WO2025188884A1 - Methods and systems for selectively extracting lithium from lithium-ion battery materials - Google Patents

Abstract

Methods and systems are provided for selectively extracting lithium from lithium ion batteries while avoiding the extraction of other metals from such batteries. The method involves contacting a sample including a lithium ion battery with an aqueous mixture of Br2 and a bromide reagent that dissociates in water to provide a bromide ion, and allowing the aqueous mixture to leach lithium ion from the sample as an aqueous solution of LiBr. LiBr is then recycled. For embodiments wherein the bromide reagent is HBr, hydrogen and bromine can be recovered as gases.

Description

METHODS AND SYSTEMS FOR SELECTIVELY EXTRACTING LITHIUM FROM LITHIUM-ION BATTERY MATERIALS

CROSS-REFERENCE TO RELATED APPLICATION

[0001] This application claims priority to U.S. Provisional Patent Application No. 63/561,468. filed March 5, 2024, the disclosures of which are hereby incorporated by reference in their entireties.

BACKGROUND

[0002] Hydrometallurgical recycling of lithium-ion batteries typically occurs under acidic, oxidative conditions using sulfuric acid and hydrogen peroxide reagents. These reagents are classified as oxidizers by the Occupational Safety and Health Administration, subject to unique transportation regulations. Moreover, these reagents tend to leach target products from the battery material at similar rates, resulting the performance of additional separation processes to isolate a particular target product, and reducing the efficacy and efficiency of the recycling scheme overall.

SUMMARY

[0003] The present disclosure relates to methods of recycling materials from lithium ion batteries. In particular a means is disclosed of selectively separating lithium from other metals in lithium ion batteries.

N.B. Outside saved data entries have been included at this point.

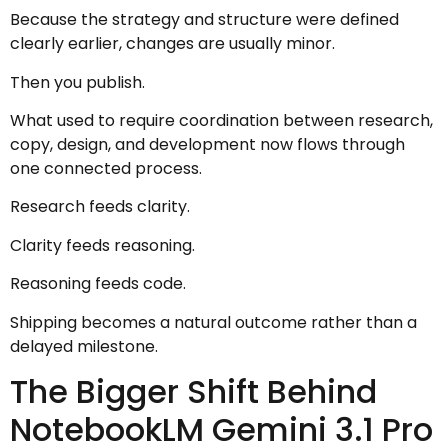
Because the strategy and structure were defined
clearly earlier, changes are usually minor.
Then you publish.
What used to require coordination between research,
copy, design, and development now flows through
one connected process.
Research feeds clarity.
Clarity feeds reasoning.
Reasoning feeds code.
Shipping becomes a natural outcome rather than a
delayed milestone.
The Bigger Shift Behind
NotebookLM Gemini 3.1 Pro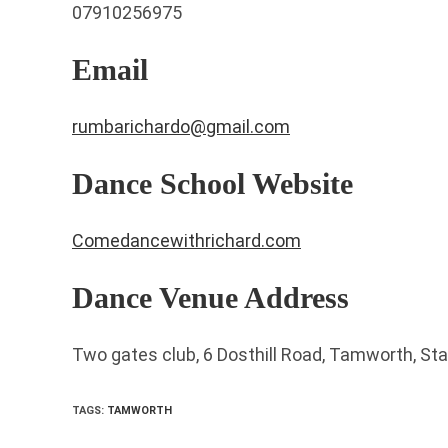
07910256975
Email
rumbarichardo@gmail.com
Dance School Website
Comedancewithrichard.com
Dance Venue Address
Two gates club, 6 Dosthill Road, Tamworth, St
TAGS
:
TAMWORTH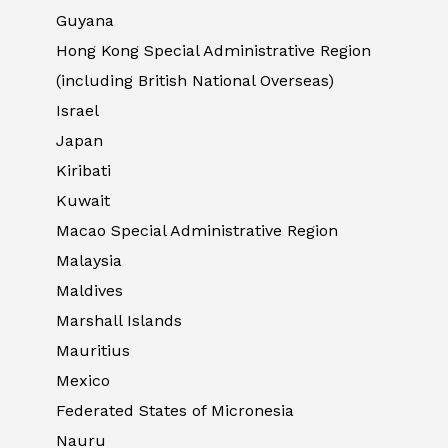
Guyana
Hong Kong Special Administrative Region
(including British National Overseas)
Israel
Japan
Kiribati
Kuwait
Macao Special Administrative Region
Malaysia
Maldives
Marshall Islands
Mauritius
Mexico
Federated States of Micronesia
Nauru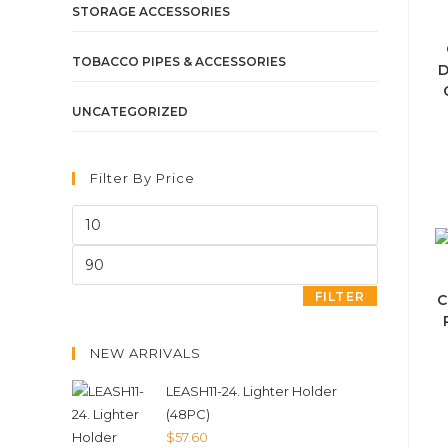
STORAGE ACCESSORIES
TOBACCO PIPES & ACCESSORIES
D
UNCATEGORIZED
Filter By Price
FILTER
C
NEW ARRIVALS
LEASH11-24. Lighter Holder
(48PC)
$
57.60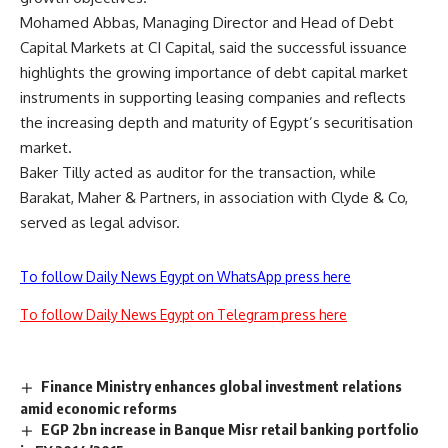
Mohamed Abbas, Managing Director and Head of Debt
Capital Markets at CI Capital, said the successful issuance
highlights the growing importance of debt capital market
instruments in supporting leasing companies and reflects
the increasing depth and maturity of Egypt’s securitisation
market.
Baker Tilly acted as auditor for the transaction, while
Barakat, Maher & Partners, in association with Clyde & Co,
served as legal advisor.
To follow Daily News Egypt on WhatsApp press here
To follow Daily News Egypt on Telegram press here
Finance Ministry enhances global investment relations
amid economic reforms
EGP 2bn increase in Banque Misr retail banking portfolio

[0004] Aspects of the present disclosure include methods in which a bromine reactant is contacted with spent lithium-ion battery⁷ materials to isolate lithium products and enable circularity⁷ and synergy with electrochemical chloralkali-adjacent processes, and systems for performing such methods.

[0005] Standard hydrometallurgical battery recycling processes employ extensive separation processes to isolate valuable elements (typically lithium, cobalt, nickel) from waste streams. Embodiments of the present disclosure contact a bromine reactant with commercially dominant cathode materials lithium nickel manganese cobalt oxide compound 811 (NMC811) and lithium- iron-phosphate (LFP) to selectively leach lithium therefrom, considerably simplifying recycling flowsheets.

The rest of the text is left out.